Четверо их было – трое братьев и отец. Матери Беркуло почти не помнил: она умерла, родив его младшего брата. Отец в это время сидел, и Беркуло с братьями воспитывали тётки. Тёток было четыре, и у трёх мужья тоже сидели в тюрьмах. Но что было поделать, если ничем, кроме воровства, мужчины табора кишинёвцев не занимались? Кишинёвцы не лудят посуду, как котляры, не зарабатывают меной и продажей лошадей, как русские цыгане, не водят медведей на забаву базарам, не режут ложек… Кишинёвцы – лихие люди. Их дело – промышлять по купеческим карманам на постоялых дворах, залезать по ночам в богатые дома. А если проснётся хозяин – глушить по башке дубинкой. И не держать это за грех. Потому что ничего хорошего от богатеев кишинёвцы не видели ещё со времён своей подневольной жизни в Бессарабии.
Когда-то прапрадед Беркуло, Мунзул, сильный и ловкий цыган, не захотел, чтобы с его женой проводил ночи молдавский боярин. Мария была кочевой цыганкой, взятой в боярские хоромы за несказанную красоту. Ни она, ни Мунзул не могли спорить: своей воли у бессарабских цыган не было. У каждого бродячего табора имелся тогда хозяин, который мог сделать со своими цыганами что угодно. Любой боярский двор был полон цыган-рабов, которые выполняли всю тяжёлую работу. Цыганки служили утехой и для хозяина, и для его управляющих. Непокорных быстро усмиряли кандалами и плетьми. Непокорной оказалась и Мария, которая кусалась и отбивалась до последнего и даже связанной ругалась и плевала в лицо боярину так, что взбесила его. Мунзул в это время рычал, как бешеная собака, в погребе боярского дома. Он слышал, как кричала Мария, слышал, как её били кнутом по босым пяткам, как после отволокли в сарай. Он знал: утром боярин снова придёт к ней.
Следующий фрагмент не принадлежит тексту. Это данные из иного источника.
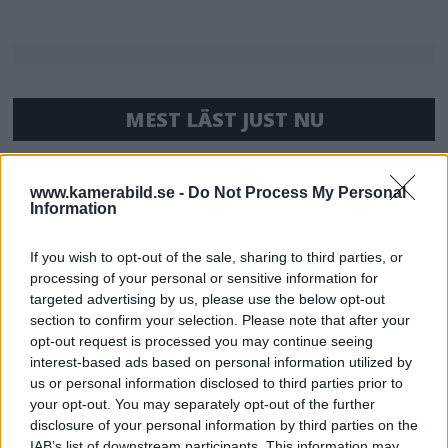
MEST LÄST JUST NU
DJI Osmo Pocket 4P
släppt – får 10-bitars D-
www.kamerabild.se -
Do Not Process My Personal
Information
Log 2 & 3x optisk zoom
If you wish to opt-out of the sale, sharing to third parties, or
processing of your personal or sensitive information for
Sony lägger bud på
targeted advertising by us, please use the below opt-out
Tamron – kan vara värt
section to confirm your selection. Please note that after your
12 miljarder kronor
opt-out request is processed you may continue seeing
interest-based ads based on personal information utilized by
us or personal information disclosed to third parties prior to
your opt-out. You may separately opt-out of the further
OM System lanserar
disclosure of your personal information by third parties on the
gratislån av kameror &
IAB’s list of downstream participants. This information may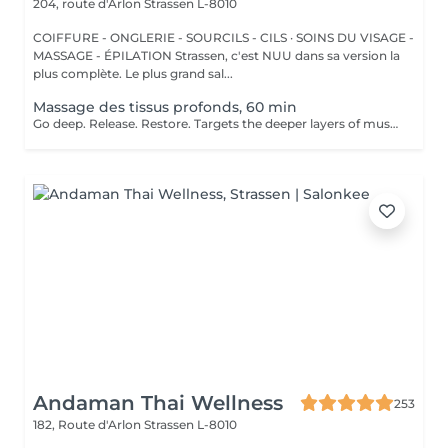
204, route d'Arlon
Strassen L-8010
COIFFURE - ONGLERIE - SOURCILS - CILS · SOINS DU VISAGE -
MASSAGE - ÉPILATION Strassen, c'est NUU dans sa version la
plus complète. Le plus grand sal...
Massage des tissus profonds, 60 min
Go deep. Release. Restore. Targets the deeper layers of muscles and connective tissue to relieve chronic pain, stiffness, and tension. Using slow, firm strokes and deep pressure, this massage helps to release knots, restore mobility, and promote long-term muscle health. Ideal for clients with persistent tension or physically demanding lifestyles. Age restrictions: there are no age restrictions for this procedure. Post procedure recommendations: do not do sport and any sharp movements 2-3 hours after the procedure. Frequency: 1-2 times per week, 10 times in total. Repeat once in 3-6 months.
Andaman Thai Wellness
253
182, Route d'Arlon
Strassen L-8010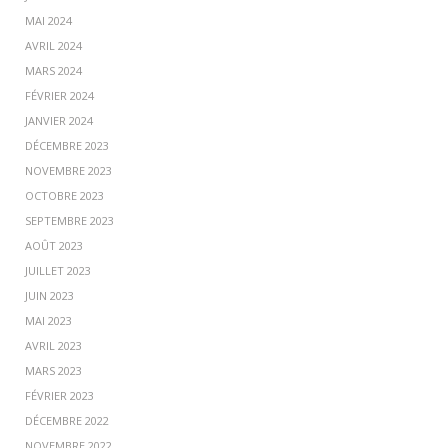
MAI 2024
AVRIL 2024
MARS 2024
FÉVRIER 2024
JANVIER 2024
DÉCEMBRE 2023
NOVEMBRE 2023
OCTOBRE 2023
SEPTEMBRE 2023
AOÛT 2023
JUILLET 2023
JUIN 2023
MAI 2023
AVRIL 2023
MARS 2023
FÉVRIER 2023
DÉCEMBRE 2022
NOVEMBRE 2022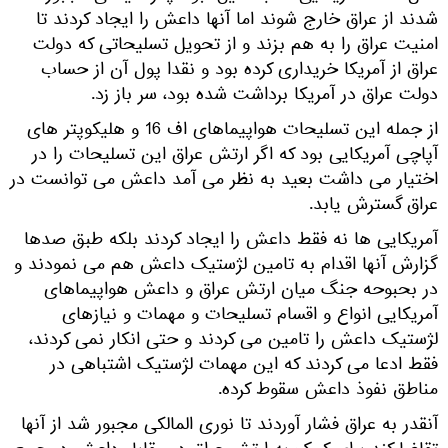
شدند از عراق خارج شوند اما آنها داعش را ایجاد کردند تا
امنیت عراق را به هم بزند و از تحویل تسلیحاتی که دولت
عراق از آمریکا خریداری کرده بود و نقدا پول آن از حساب
دولت عراق در آمریکا برداشت شده بود، سر باز زد.
از جمله این تسلیحات هواپیماهای اف 16 و هلیکوپتر های
آپاچی آمریکایی بود که اگر ارتش عراق این تسلیحات را در
اختیار می داشت بعید به نظر می آمد داعش می توانست در
عراق گسترش یابد.
آمریکایی ها نه فقط داعش را ایجاد کردند بلکه طبق صدها
گزارش آنها اقدام به تامین لژستیک داعش هم می نمودند و
در بحبوحه جنگ میان ارتش عراق و داعش هواپیماهای
آمریکایی انواع و اقسام تسلیحات و مهمات و نیازهای
لژستیک داعش را تامین می کردند و حتی انکار نمی کردند،
فقط ادعا می کردند که این مهمات لژستیک اشتباهی در
مناطق نفوذ داعش سقوط کرده.
آنقدر به عراق فشار آوردند تا نوری المالکی مجبور شد از آنها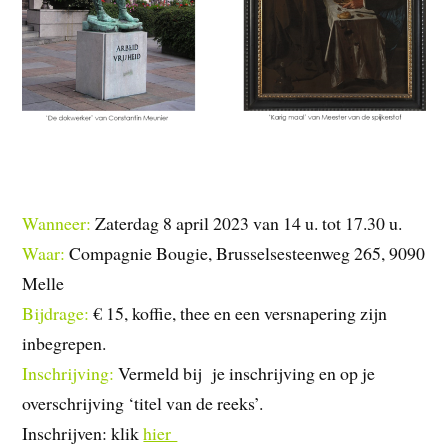
Wanneer:
Zaterdag 8 april 2023 van 14 u. tot 17.30 u.
Waar:
Compagnie Bougie, Brusselsesteenweg 265, 9090
Melle
Bijdrage:
€ 15, koffie, thee en een versnapering zijn
inbegrepen.
Inschrijving:
Vermeld bij je inschrijving en op je
overschrijving ‘titel van de reeks’.
Inschrijven: klik
hier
Этот христопродавец сделал правильно, связав Мунзула кожаными ремнями перед тем, как вдоволь наиздеваться над его женой. Но то ли ремни были гнилыми, то ли у Мунзула от отчаяния утроилась его знаменитая сила, он разорвал эти путы ночью. И голыми руками вырвал проржавевшую решётку из окна погреба.
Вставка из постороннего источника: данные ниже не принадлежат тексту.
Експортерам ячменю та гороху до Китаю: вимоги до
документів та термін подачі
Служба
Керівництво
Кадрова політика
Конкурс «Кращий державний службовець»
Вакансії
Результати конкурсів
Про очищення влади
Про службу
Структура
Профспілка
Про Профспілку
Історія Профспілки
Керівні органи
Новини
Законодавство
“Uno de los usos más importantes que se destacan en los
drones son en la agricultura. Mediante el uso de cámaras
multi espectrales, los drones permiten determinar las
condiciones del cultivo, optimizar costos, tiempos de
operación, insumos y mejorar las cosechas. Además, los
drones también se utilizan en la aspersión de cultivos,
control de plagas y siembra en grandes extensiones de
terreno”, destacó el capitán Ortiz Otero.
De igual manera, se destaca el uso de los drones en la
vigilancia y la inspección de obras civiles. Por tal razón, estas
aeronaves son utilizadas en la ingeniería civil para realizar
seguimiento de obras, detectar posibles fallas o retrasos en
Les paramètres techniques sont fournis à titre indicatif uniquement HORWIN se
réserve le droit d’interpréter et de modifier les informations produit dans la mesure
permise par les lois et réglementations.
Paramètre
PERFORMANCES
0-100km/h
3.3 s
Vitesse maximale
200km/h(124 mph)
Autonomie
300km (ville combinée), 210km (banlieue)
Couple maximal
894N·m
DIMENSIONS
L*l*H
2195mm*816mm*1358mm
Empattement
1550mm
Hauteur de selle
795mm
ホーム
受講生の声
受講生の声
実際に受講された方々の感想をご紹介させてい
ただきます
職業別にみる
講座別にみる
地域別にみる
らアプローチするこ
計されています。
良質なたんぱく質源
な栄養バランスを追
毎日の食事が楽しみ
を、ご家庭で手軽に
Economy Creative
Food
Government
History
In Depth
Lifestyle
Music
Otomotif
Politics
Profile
На тёмном дворе никто не остановил его – а кому было останавливать, если сторожами были такие же цыгане, ничего хорошего не видавшие от своего господина? Мария, лежавшая в углу сарая, не могла даже плакать от боли – и Мунзул покинул боярский двор с женой, висящей через его плечо, как перемётная сума. Ушёл в темноту – и никто его больше не видел. И его не смогли найти ни господин, ни полиция. Мунзул ушёл из Бессарабии в незнакомую, чужую русскую землю.
Было это давным-давно, и Беркуло не знал: много ли выдумки было в этом рассказе о лихом прапрадеде – «гайдуке Мунзуле», по имени которого звался весь их род мунзулешти. Но отец эту историю любил и мог рассказывать её сыновьям хоть каждый вечер, неизменно утверждая в конце: «Прав был Мунзул, господ жалеть нечего! Они – собаки, а у сукина сына воровать не грех!» Маленькому Беркуло и в голову не приходило усомниться в этих словах. Тем более что в таборе кишинёвцев, колесящем по Украине, отца все уважали – за его силу, за смелость, за удачные кражи, за то, что щедро делился добычей. Воровал отец вместе со своими братьями – они «чистили» по ночам богатые купеческие дома, и долгое-долгое время удача была с ними. Но в конце концов счастье их кончилось. В Киеве, в доме богатого купца, троих братьев накрыли с поличным. Всех отправили на каторгу. Двое вернулись, а отец Беркуло так и сгинул в холодных краях.